Monday, January 3, 2011

New Years and Laughs

Life here is becoming more and more routine. I celebrated New Years here by playing games and there were even fireworks, very similar to home however as midnight approached we did not have a TV to turn on and therefore picked someones watch and counted down. The watch we picked was 15 seconds slower than the watch down the hill so we heard them shout and cheer a little before we did. We will never know who was really right. Regardless I did welcome the New Year 10 hours earlier than all my Albertan friends. Happy New year to all.
I mentioned in a previous blog how I moved a month ago and have a new roommate. Last week a piece of her luggage arrived (big complicated mess at the airport)  and it was like another Christmas (almost as exciting as the Quadruplets). The best part was the new curtains I am not a very stylish person and window coverings are not super high on priority list however one of the windows in my room had a hideous set of curtains, they were not even the same length so I was very excited to take them down. My friends and I had some fun with the curtains as you can see here.
I think someday I may regret that I posted this.
We find plenty to do to keep us entertained here. Yesterday I attempted to go for a run and realized how out of shape I am I think I need to train some more.

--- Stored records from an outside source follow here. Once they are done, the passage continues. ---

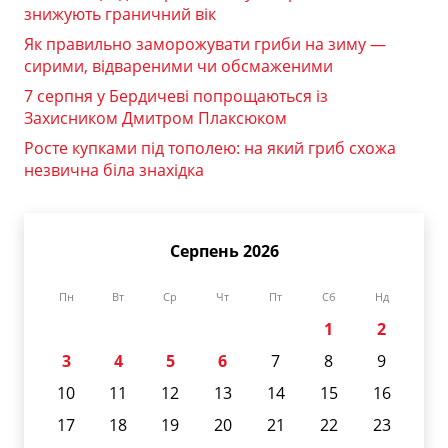
знижують граничний вік
Як правильно заморожувати гриби на зиму —
сирими, відвареними чи обсмаженими
7 серпня у Бердичеві попрощаються із
Захисником Дмитром Плаксюком
Росте купками під тополею: на який гриб схожа
незвична біла знахідка
Серпень 2026
Пн
Вт
Ср
Чт
Пт
Сб
Нд
1
2
3
4
5
6
7
8
9
10
11
12
13
14
15
16
17
18
19
20
21
22
23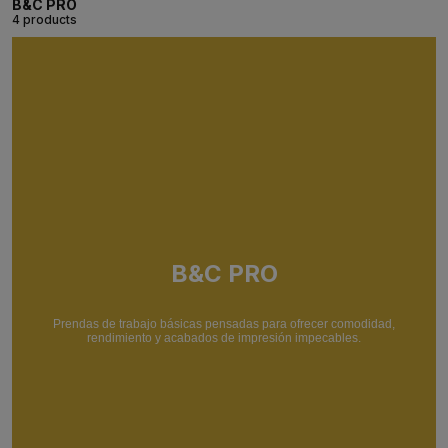
B&C PRO
4 products
B&C PRO
Prendas de trabajo básicas pensadas para ofrecer comodidad,
rendimiento y acabados de impresión impecables.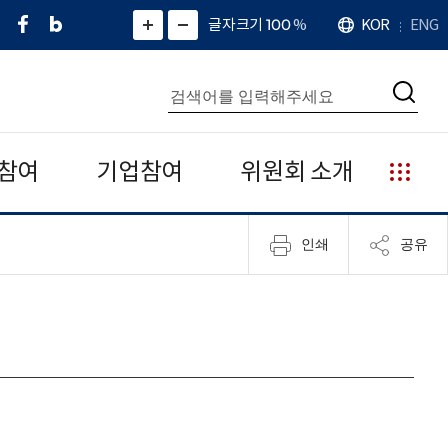
페
네
X
확
글자크기 100
%
KOR
ENG
언
화
화
이
이
(
대
어
면
면
스
버
트
수
확
축
북
블
위
대
통
소
치
검
로
터
합
색
그
)
검
색
참여
기업참여
위원회 소개
누
리
집
인쇄
공유
안
내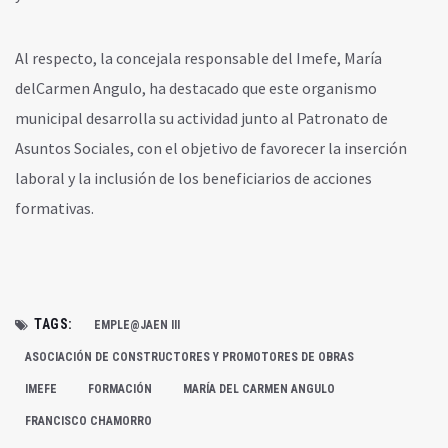
Al respecto, la concejala responsable del Imefe, María
delCarmen Angulo, ha destacado que este organismo
municipal desarrolla su actividad junto al Patronato de
Asuntos Sociales, con el objetivo de favorecer la inserción
laboral y la inclusión de los beneficiarios de acciones
formativas.
TAGS:
EMPLE@JAEN III
ASOCIACIÓN DE CONSTRUCTORES Y PROMOTORES DE OBRAS
IMEFE
FORMACIÓN
MARÍA DEL CARMEN ANGULO
FRANCISCO CHAMORRO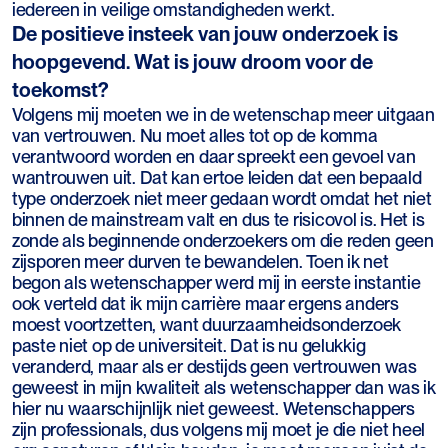
iedereen in veilige omstandigheden werkt.
De positieve insteek van jouw onderzoek is
hoopgevend. Wat is jouw droom voor de
toekomst?
Volgens mij moeten we in de wetenschap meer uitgaan
van vertrouwen. Nu moet alles tot op de komma
verantwoord worden en daar spreekt een gevoel van
wantrouwen uit. Dat kan ertoe leiden dat een bepaald
type onderzoek niet meer gedaan wordt omdat het niet
binnen de mainstream valt en dus te risicovol is. Het is
zonde als beginnende onderzoekers om die reden geen
zijsporen meer durven te bewandelen. Toen ik net
begon als wetenschapper werd mij in eerste instantie
ook verteld dat ik mijn carrière maar ergens anders
moest voortzetten, want duurzaamheidsonderzoek
paste niet op de universiteit. Dat is nu gelukkig
veranderd, maar als er destijds geen vertrouwen was
geweest in mijn kwaliteit als wetenschapper dan was ik
hier nu waarschijnlijk niet geweest. Wetenschappers
zijn professionals, dus volgens mij moet je die niet heel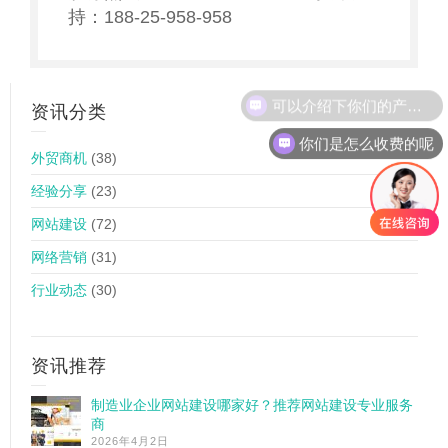
持：188-25-958-958
可以介绍下你们的产品么
资讯分类
你们是怎么收费的呢
外贸商机
(38)
经验分享
(23)
网站建设
(72)
网络营销
(31)
行业动态
(30)
资讯推荐
制造业企业网站建设哪家好？推荐网站建设专业服务
商
2026年4月2日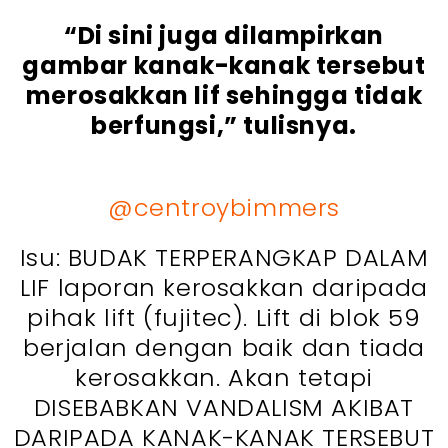
“Di sini juga dilampirkan
gambar kanak-kanak tersebut
merosakkan lif sehingga tidak
berfungsi,” tulisnya.
@centroybimmers
Isu: BUDAK TERPERANGKAP DALAM
LIF laporan kerosakkan daripada
pihak lift (fujitec). Lift di blok 59
berjalan dengan baik dan tiada
kerosakkan. Akan tetapi
DISEBABKAN VANDALISM AKIBAT
DARIPADA KANAK-KANAK TERSEBUT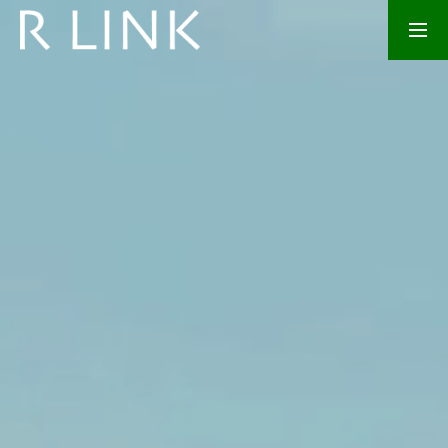
会社紹介
事業内容
アクセス
採用情報
お問い合わせ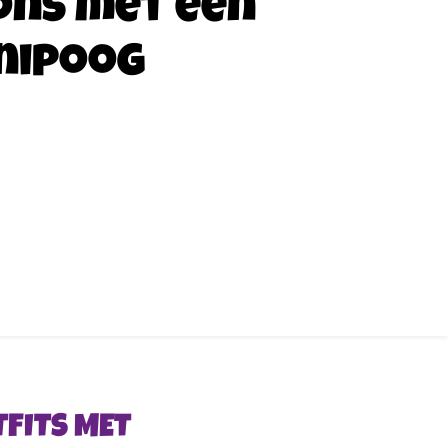
ons met een
nipoog
TFITS MET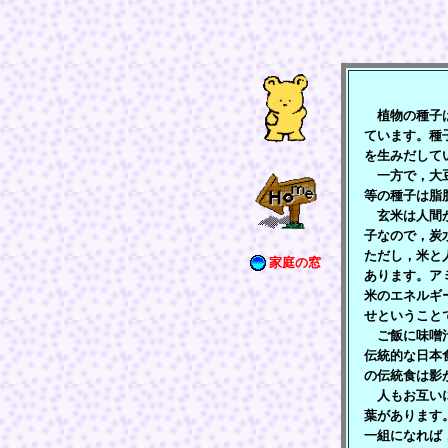
植物の種子は
ています。種
を生みだして
一方で，大豆
等の種子は脂
玄米は人間が
子なので，炭
ただし，米と
家庭の窓
あります。ア
米のエネルギ
せということ
ご飯に味噌汁
伝統的な日本
の伝統食は影
人もお互いに
葉があります
一組になれば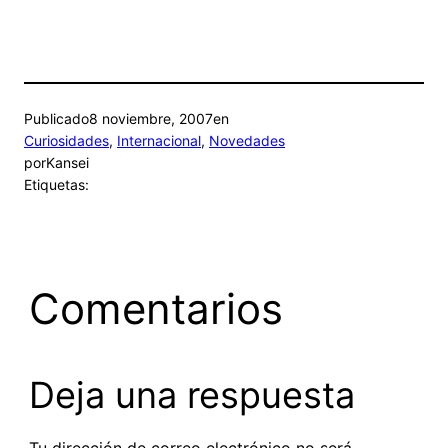
Publicado
8 noviembre, 2007
en
Curiosidades
, 
Internacional
, 
Novedades
por
Kansei
Etiquetas:
Comentarios
Deja una respuesta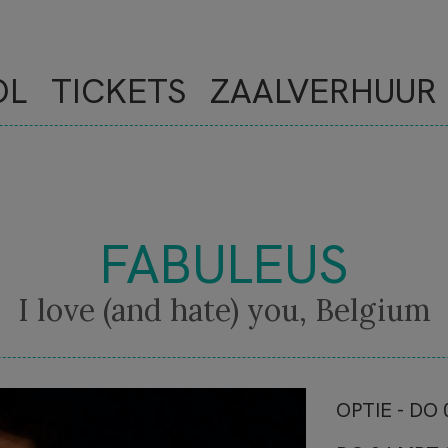
OL
TICKETS
ZAALVERHUUR
FABULEUS
I love (and hate) you, Belgium
NOVE
OPTIE - DO 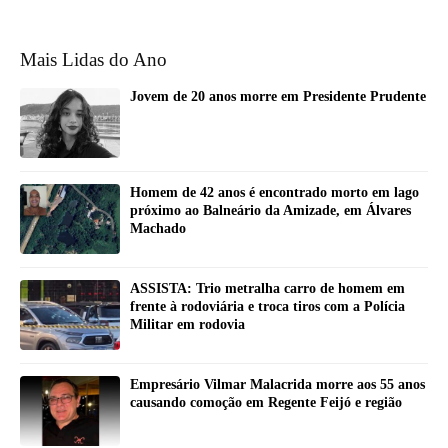
Mais Lidas do Ano
Jovem de 20 anos morre em Presidente Prudente
Homem de 42 anos é encontrado morto em lago
próximo ao Balneário da Amizade, em Álvares
Machado
ASSISTA: Trio metralha carro de homem em
frente à rodoviária e troca tiros com a Polícia
Militar em rodovia
Empresário Vilmar Malacrida morre aos 55 anos
causando comoção em Regente Feijó e região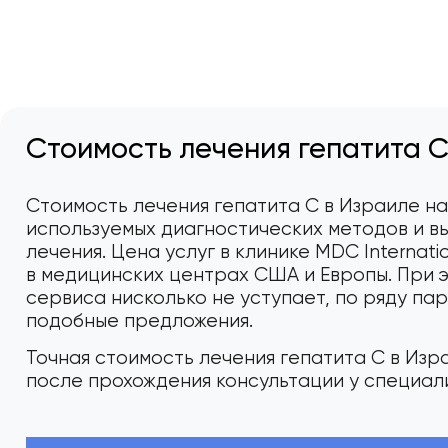
Стоимость лечения гепатита С
Стоимость лечения гепатита C в Израиле н
используемых диагностических методов и в
лечения. Цена услуг в клинике MDC Internati
в медицинских центрах США и Европы. При 
сервиса нисколько не уступает, по ряду п
подобные предложения.
Точная стоимость лечения гепатита C в Из
после прохождения консультации у специал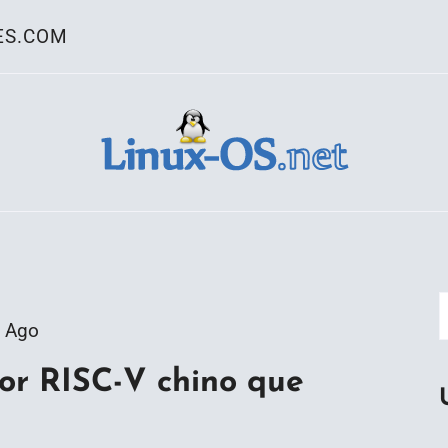
ES.COM
ativo Linux
 Ago
or RISC-V chino que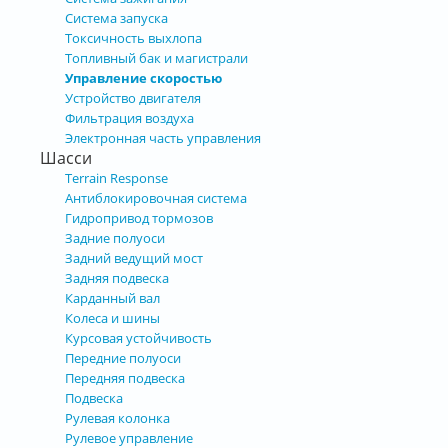
Система запуска
Токсичность выхлопа
Топливный бак и магистрали
Управление скоростью
Устройство двигателя
Фильтрация воздуха
Электронная часть управления
Шасси
Terrain Response
Антиблокировочная система
Гидропривод тормозов
Задние полуоси
Задний ведущий мост
Задняя подвеска
Карданный вал
Колеса и шины
Курсовая устойчивость
Передние полуоси
Передняя подвеска
Подвеска
Рулевая колонка
Рулевое управление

Life at the hospital continues on, we are getting some more visiting staff coming the next few weeks as well as new interns (first year residents) starting so I think my pager will be going off a little more than usual. Today I was asked to do some MDI teaching, this is something that I do back home as well, however this being Kenya it was slightly more complicated. Aerochambers are expensive so we stock very few and never give them away. We usually use a plastic coke bottle converted into a spacer. I realized that we were all out of spacers so I went home to make one - cutting off the neck of the bottle was easy (this made the mask part as it is for a baby) however have you ever tried to cut into the bottom of a plastic pop bottle - it is hard so here is what I ended up doing

I heated up the knife on the gas stove, I tried a candle but it was not hot enough
Then I cut/melted a hole onto the bottom of the soda bottle
So now that I had an aerochamber I found my patient and showed them how to use it, done. This worked so well I think I may just start a side business.

Anyway life continues to go on here and I am quite excited as tomorrow my parents fly in. It will be great to see them again, they will be here for  a few weeks so I am sure I will have more pictures to share with you as we go on safari and tour a tea farm together.